De qualquer forma, quando falamos de “superar o medo”, Evey serve quase que como um microcosmo dessa transformação. Inicialmente, ela era medrosa e submissa ao regime, mas passou por uma jornada pessoal do medo à liberdade, estimulada por suas interações com V. A transformação de Evey reflete exatamente o ideal anarquista que V propaga, o de que a libertação começa quando os indivíduos rejeitam o medo e reivindicam sua agência.

Ideias são a prova de balas

Histórias como V de Vingança mostram como o controle dos pensamentos e sentimentos leva as pessoas a viverem em um mundo sombrio, onde o pessimismo é dominante.

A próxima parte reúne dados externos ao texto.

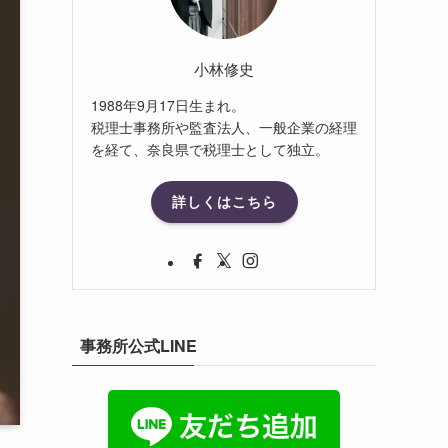
小林修史
1988年9月17日生まれ。
税理士事務所や監査法人、一般企業の経理
を経て、奈良県で税理士として独立。
詳しくはこちら
事務所公式LINE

E isso serve de crítica para qualquer sistema, seja socialista ou capitalista. V de Vingança não pertence apenas a um período, tempo ou lugar específico, mas sim a toda a história, ao futuro e a todos os regimes. É uma história que mostra como regimes opressivos afetam os indivíduos e a sociedade e é um sério alerta de que essa opressão crescente dos governos de hoje será mais poderosa no futuro, levando a uma visão depressiva e pessimista, em que a liberdade de pensamento e a vida dos indivíduos são muito limitadas. Assim, as pessoas destroem o conceito de igualdade e liberdade. 

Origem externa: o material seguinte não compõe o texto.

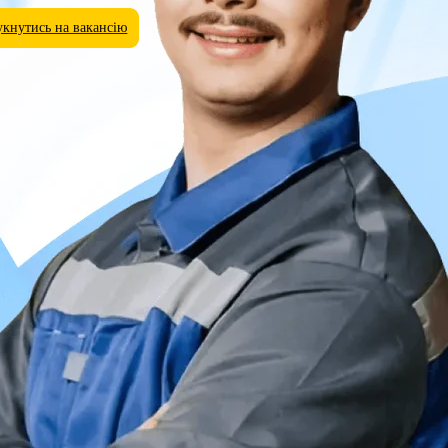
укнутись на вакансію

Talvez o ponto chave de V de Vingança seja que, mesmo que a narrativa produza apreço e respeito pelo protagonista, no fim prevalece o fato de que a revolução não está vinculada a um único indivíduo ou líder, mas a uma ideia. Isso é simbolizado pela máscara de V, que obscurece ainda mais sua identidade e permite que ele se torne um símbolo em vez de uma pessoa.

“Há um rosto por baixo desta máscara, mas não sou eu. Eu sou mais do que esse rosto.” 

Seu anonimato permite que outros assumam a causa, e isso é confirmado quando Evey veste finalmente a máscara e completa a missão de V. Dessa forma, o anarquismo de V transcende sua vingança pessoal. Torna-se um movimento coletivo, sustentado não por um indivíduo, mas pela crença compartilhada na liberdade da tirania.

E aí temos aquele que considero o princípio fundamental da filosofia anarquista: a rejeição da liderança hierárquica, onde nenhuma pessoa exerce poder sobre os outros. V, apesar de seu papel como líder revolucionário, entende que sua missão não é se tornar uma nova autoridade, mas sim incendiar um movimento que continuará sem ele. V se torna uma ideia, algo que o autoritarismo jamais irá matar.